Speaking of the 1970s, one of the big factors in the collapse of public services, soaring taxes, and soaring fares at the time was the rich pensions handed to those cashing in and moving out in the wake of the 1966 transit strike. And in 2000, in an effort to become Governor with union backing, then State Comptroller Carl McCall pushed through a huge pension enrichment, causing the MTA’s pension expenditures to soar. Money paid for those not working, of course, is not available for those who are working – hence the ongoing need to cut staffing, cut services, and restrain wages for those on the job. That wasn’t enough for Roger Toussaint, however, whose New Directions movement rose to leadership at the Transit Workers Union Local 100 by promising a 20/50 pension to replace the 25/55, the same deal that destroyed the system in the 1970s. And, forced to back up his rhetoric, he went on strike to get it. That pension enhancement had already been passed by the New York State legislature without a single “no” vote.

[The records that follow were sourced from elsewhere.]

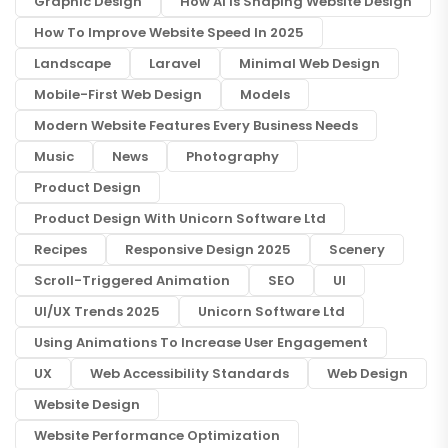
Graphic Design
How AI Is Shaping Website Design
How To Improve Website Speed In 2025
Landscape
Laravel
Minimal Web Design
Mobile-First Web Design
Models
Modern Website Features Every Business Needs
Music
News
Photography
Product Design
Product Design With Unicorn Software Ltd
Recipes
Responsive Design 2025
Scenery
Scroll-Triggered Animation
SEO
UI
UI/UX Trends 2025
Unicorn Software Ltd
Using Animations To Increase User Engagement
UX
Web Accessibility Standards
Web Design
Website Design
Website Performance Optimization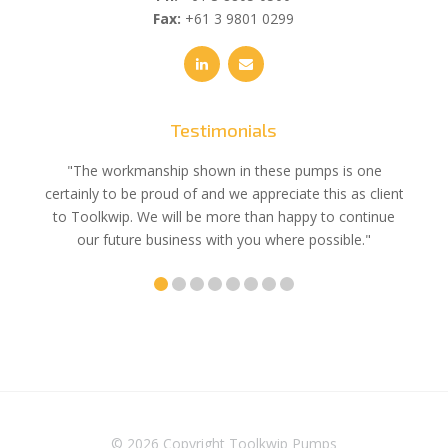
Fax:
+61 3 9801 0299
Testimonials
e
"The workmanship shown in these pumps is one
"We 
e an
certainly to be proud of and we appreciate this as client
suppli
uldn’t
to Toolkwip. We will be more than happy to continue
no 
ce from
our future business with you where possible."
© 2026 Copyright
Toolkwip Pumps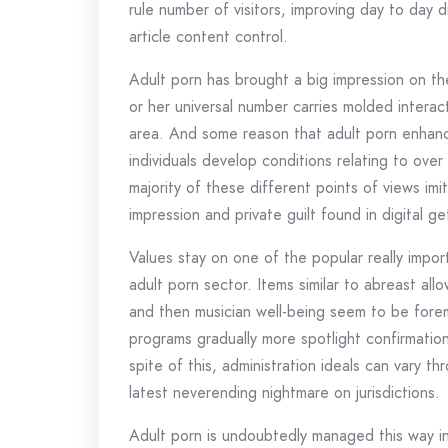
rule number of visitors, improving day to day d
article content control.
Adult porn has brought a big impression on th
or her universal number carries molded interact
area. And some reason that adult porn enhance
individuals develop conditions relating to ove
majority of these different points of views imi
impression and private guilt found in digital ge
Values stay on one of the popular really impor
adult porn sector. Items similar to abreast all
and then musician well-being seem to be forem
programs gradually more spotlight confirmation
spite of this, administration ideals can vary t
latest neverending nightmare on jurisdictions.
Adult porn is undoubtedly managed this way int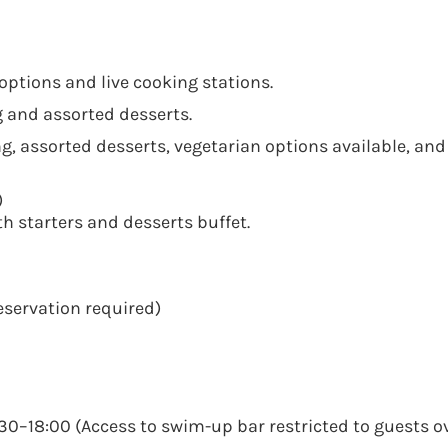
options and live cooking stations.
g and assorted desserts.
g, assorted desserts, vegetarian options available, and
)
th starters and desserts buffet.
eservation required)
0–18:00 (Access to swim-up bar restricted to guests ov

Ah yes, the legislature, or should I say Silver and Bruno, the only people who count. This branch of government has spent the last decade complaining about “unaccountable” public authorities, but in fact any public authority that doesn’t make a profit is completely accountable to the legislature. It is the legislature that approves the subsidy money, and in so doing controls the MTA budget. It is the legislature that approves the MTA Capital plan. They share culpability with the MTA Board. Were I on that Board, I would have resigned in protest when the debt laden 2000-04 Capital Plan went through and the huge cost of the 2000 pension enhancement was deferred. And then I would have stood outside MTA headquarters with a sandwich board in protest when the even more debt-lade 2005-09 Capital Plan was enacted. Which is why people like me don’t get appointed to posts like that; toadies do. It is the legislature that has passed the pension enhancement.

Funny, but I haven’t heard Pataki, Giuliani, Hevesi, McCall, Silver, Bruno, the MTA Board, Russianoff, and Virgil Conway announcing that taxpayers, toll payers, and MTA riders and workers have not choice but to accept a diminished future to balance benefits handed out, by themselves, in the past. Instead, everyone blames Kalikow, Lapp and, to a lesser extent Reuter. The public seems to fall for it. I’d like to see these three, once relieved of their responsibilities, call a press conference to tell the public the actual financial history of the MTA. Not for the benefit of their reputation. For the enlightenment of the ever gullible citizens who do not understand that if it seems too good to be true, it almost certainly is.